0.3. Zur Verzeichnung des Bestandes: Nach der Zusammenführung der Lagerbuchbestände im Hauptstaatsarchiv Stuttgart 1950 war die anschließende Neuordnung um 1960 im wesentlichen abgeschlossen. Damit konnte eine Neuverzeichnung in Angriff genommen werden. Angesichts der zu bewältigenden großen Mengen entwarfen H.-M. Maurer und H. Natale 1974 "Richtlinien zur Kurzverzeichnung von Lagerbüchern" und trieben die Erschließung der Lagerbuchselekte mit den bestehenden geringen Personalressourcen unter Einbeziehung von Auszubildenden und Aushilfskräften voran. Inzwischen liegen für den gesamten Bestand H 101 Konzeptverzeichnungen vor, die allerdings nur sehr eingeschränkt benutzt werden können. Die entsprechende Verzeichnung für das Oberamt Liebenzell wurde 1955/56 von G. Storz im Konzept fertiggestellt und später fortlaufend ergänzt. Bei der laufenden Überarbeitung dieser Konzeptverzeichnungen wird auf die in den Richtlinien vorgesehene systematische Neuerfassung von Reskripten und Notizen verzichtet. Aufgenommen werden lediglich die bereits erfassten Reskripte. Diese werden im "Enthält-Vermerk" ausgewiesen und bei der Gesamtlaufzeit des Bandes berücksichtigt. Der Verzeichnung liegt folgendes Schema zugrunde: 1. Bandnummer, 2. Titel, 3. Genetische Stufe und Behördenprovenienz, 4. eventuelle Register, 5. Renovator(en), 6. Inhalte und Darstellungsweise, 7. Orte, 8. Urkunden, 9. äußere Bandbeschreibung, 10. enthaltene Beilagen oder Reskripte, 11. Vorsignaturen, 12. Umfang, 13. Jahr der Anlage. Die Angaben zum Titel orientieren sich soweit als möglich an den auf den Vorsatzblättern zu findenden Innentiteln der Bände. Weiterhin erfolgte eine Neusignierung entsprechend dem gängigen Signaturschema der Lagerbuchselekte: Die bestehende Durchnummerierung wird durch Zwischennummern für die einzelnen Ämter (H 101/1 Altensteig bis H 101/64 Winnenden) mit jeweiliger Neuzählung der einzelnen Bände eines Bestandes ersetzt.
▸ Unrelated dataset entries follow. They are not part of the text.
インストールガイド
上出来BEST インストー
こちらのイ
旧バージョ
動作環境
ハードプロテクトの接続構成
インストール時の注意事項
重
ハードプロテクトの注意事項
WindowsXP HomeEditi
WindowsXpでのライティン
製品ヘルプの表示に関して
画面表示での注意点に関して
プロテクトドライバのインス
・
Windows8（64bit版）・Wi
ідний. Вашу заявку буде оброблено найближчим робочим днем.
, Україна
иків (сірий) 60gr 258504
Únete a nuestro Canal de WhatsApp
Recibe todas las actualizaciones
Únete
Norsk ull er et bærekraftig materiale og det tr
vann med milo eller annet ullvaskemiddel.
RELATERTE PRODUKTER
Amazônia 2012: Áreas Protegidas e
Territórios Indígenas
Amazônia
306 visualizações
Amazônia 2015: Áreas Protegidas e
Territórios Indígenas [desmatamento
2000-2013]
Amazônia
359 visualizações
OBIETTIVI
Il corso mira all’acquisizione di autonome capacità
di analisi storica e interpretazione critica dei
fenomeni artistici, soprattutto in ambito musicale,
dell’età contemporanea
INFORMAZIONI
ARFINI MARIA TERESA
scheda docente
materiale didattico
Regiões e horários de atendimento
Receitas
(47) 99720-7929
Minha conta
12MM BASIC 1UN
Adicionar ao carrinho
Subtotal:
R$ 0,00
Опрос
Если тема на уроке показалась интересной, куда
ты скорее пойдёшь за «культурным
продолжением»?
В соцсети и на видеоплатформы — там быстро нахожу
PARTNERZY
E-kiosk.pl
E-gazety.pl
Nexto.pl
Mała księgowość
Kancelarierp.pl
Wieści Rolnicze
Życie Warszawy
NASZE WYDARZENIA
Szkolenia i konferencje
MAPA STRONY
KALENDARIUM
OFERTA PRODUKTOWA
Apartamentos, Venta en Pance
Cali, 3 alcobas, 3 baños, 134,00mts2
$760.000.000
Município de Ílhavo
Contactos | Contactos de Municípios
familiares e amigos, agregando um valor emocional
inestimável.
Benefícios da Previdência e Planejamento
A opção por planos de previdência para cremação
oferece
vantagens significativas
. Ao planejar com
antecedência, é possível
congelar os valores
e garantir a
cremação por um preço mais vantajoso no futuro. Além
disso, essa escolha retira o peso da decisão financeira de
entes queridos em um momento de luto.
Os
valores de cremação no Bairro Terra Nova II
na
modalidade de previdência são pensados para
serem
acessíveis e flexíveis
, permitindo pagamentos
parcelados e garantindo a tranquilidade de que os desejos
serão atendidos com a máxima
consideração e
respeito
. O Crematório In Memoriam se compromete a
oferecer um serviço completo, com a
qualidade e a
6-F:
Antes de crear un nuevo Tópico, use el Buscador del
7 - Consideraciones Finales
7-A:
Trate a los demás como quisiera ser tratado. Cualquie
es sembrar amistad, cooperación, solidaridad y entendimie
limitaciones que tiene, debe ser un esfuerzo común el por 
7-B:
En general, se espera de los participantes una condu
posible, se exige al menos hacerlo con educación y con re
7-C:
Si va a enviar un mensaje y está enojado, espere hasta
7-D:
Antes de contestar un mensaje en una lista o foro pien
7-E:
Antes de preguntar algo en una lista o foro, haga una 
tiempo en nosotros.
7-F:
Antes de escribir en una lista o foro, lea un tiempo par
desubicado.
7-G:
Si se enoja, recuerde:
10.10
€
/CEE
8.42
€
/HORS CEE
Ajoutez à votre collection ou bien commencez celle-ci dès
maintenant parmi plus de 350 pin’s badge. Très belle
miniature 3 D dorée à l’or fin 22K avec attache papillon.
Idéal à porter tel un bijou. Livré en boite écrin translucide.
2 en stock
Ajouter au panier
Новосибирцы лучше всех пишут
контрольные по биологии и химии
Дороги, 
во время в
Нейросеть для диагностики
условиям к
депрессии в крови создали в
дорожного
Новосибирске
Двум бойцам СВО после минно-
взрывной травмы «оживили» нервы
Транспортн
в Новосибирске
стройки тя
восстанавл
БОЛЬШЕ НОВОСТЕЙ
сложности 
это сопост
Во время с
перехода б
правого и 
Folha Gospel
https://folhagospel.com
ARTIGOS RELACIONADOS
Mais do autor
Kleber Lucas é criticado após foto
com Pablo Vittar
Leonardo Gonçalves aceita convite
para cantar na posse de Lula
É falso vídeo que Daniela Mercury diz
Alte und neue Signaturen können der Konkordanz entnommen werden. Die Bearbeitung der vorhandenen Titelaufnahmen des Bestandes H 101/34 übernahm im Dezember 2008 unter Anleitung des Unterzeichneten der Archivreferendar Joachim Brüser. Die Endredaktion gestaltete der Unterzeichnete. Der Bestand umfasst nun 14 Bände, in denen 30 Urkundenabschriften ausgewiesen sind, bzw. 1,50 Regalmeter. Stuttgart, im März 2009 Franz Moegle-Hofacker

0.4 Literaturverzeichnis: - Dagmar Kraus, Lagerbücher als Quelle der Amts- und Ortsgeschichte - Aspekte der Auswertung von Urbaren des 15. bis 17. Jahrhunderts am Beispiel der Lagerbücher des Amts Liebenzell (mit einer Edition der Lagerbücher von 1606-1910), Stuttgart 1995. - Gregor Richter, Lagerbücher- oder Urbarlehre. Hilfswissenschaftliche Grundzüge nach württembergischen Quellen (Veröffentlichungen der staatlichen Archivverwaltung Baden-Württemberg; 36), Stuttgart 1979.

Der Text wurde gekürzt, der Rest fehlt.